Choosing Between Open-Source and Commercial WAFs

When selecting a WAF, organizations need to consider their specific needs, resources, and security requirements:

  • For Small to Medium-Sized Businesses: Open-source WAFs like ModSecurity or NAXSI are ideal for businesses with limited budgets or those with in-house security expertise. They are a great option for companies that are just getting started with web security and need a customizable solution.
  • For Larger Enterprises: Commercial WAFs like Cloudflare, Imperva, or Akamai are better suited for large enterprises or businesses with high-traffic websites that require enhanced security features, real-time support, and managed services. These solutions offer a more streamlined experience with advanced features like DDoS protection and AI-driven threat detection.
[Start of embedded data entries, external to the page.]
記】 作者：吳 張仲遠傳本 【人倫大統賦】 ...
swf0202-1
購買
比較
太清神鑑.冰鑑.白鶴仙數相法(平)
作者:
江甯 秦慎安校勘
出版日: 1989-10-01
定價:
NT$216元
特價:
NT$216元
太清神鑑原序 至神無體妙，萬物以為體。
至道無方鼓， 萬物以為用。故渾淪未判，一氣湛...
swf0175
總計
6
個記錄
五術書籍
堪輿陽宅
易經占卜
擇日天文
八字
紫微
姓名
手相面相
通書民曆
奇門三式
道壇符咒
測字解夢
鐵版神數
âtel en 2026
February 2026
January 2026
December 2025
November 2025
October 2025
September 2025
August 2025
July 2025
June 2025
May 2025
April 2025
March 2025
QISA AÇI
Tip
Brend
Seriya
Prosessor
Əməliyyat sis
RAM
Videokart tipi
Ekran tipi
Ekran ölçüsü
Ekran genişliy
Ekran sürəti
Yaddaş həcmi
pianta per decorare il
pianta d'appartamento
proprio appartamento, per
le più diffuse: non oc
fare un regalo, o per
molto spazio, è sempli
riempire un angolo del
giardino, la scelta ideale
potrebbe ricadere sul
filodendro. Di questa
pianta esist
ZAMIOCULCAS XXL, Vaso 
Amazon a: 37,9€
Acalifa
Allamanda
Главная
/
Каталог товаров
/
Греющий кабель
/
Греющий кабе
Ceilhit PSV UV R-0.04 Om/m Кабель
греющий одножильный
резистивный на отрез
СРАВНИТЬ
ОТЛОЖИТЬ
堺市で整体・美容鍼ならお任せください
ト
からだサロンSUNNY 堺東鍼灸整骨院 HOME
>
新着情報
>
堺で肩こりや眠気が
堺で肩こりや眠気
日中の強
Best Practices for Implementing a WAF

  1. Regularly Update Rules: Whether you use an open-source or commercial WAF, regularly updating security rules is critical to protecting against emerging threats.
  2. Monitor Logs and Analytics: Both open-source and commercial WAFs offer logging and reporting features. Monitoring logs can help identify false positives and optimize security rules.
  3. Combine with Other Security Layers: A WAF should be part of a multi-layered security approach, working in conjunction with other tools such as firewalls, intrusion detection systems (IDS), and encryption.

Conclusion

Both open-source and commercial Web Application Firewalls provide vital protection against online threats. The decision between the two depends largely on the size of your organization, your security needs, and available resources. Open-source solutions offer a cost-effective, flexible option for smaller organizations, while commercial WAFs provide more advanced security features, ease of use, and support for larger businesses.